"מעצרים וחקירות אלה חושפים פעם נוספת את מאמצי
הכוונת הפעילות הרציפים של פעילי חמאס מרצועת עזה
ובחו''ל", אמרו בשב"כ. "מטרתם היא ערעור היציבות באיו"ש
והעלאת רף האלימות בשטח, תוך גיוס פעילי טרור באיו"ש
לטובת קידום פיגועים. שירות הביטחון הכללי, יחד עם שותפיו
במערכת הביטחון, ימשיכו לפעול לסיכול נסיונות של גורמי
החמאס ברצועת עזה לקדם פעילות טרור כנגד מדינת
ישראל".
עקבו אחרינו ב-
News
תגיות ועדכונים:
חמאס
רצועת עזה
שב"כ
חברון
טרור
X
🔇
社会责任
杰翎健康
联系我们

▬▬▬▬▬▬

-- Exercise --
Across the listing, count every line with "פעילי" in it and give the number only.

-- Task solution --
2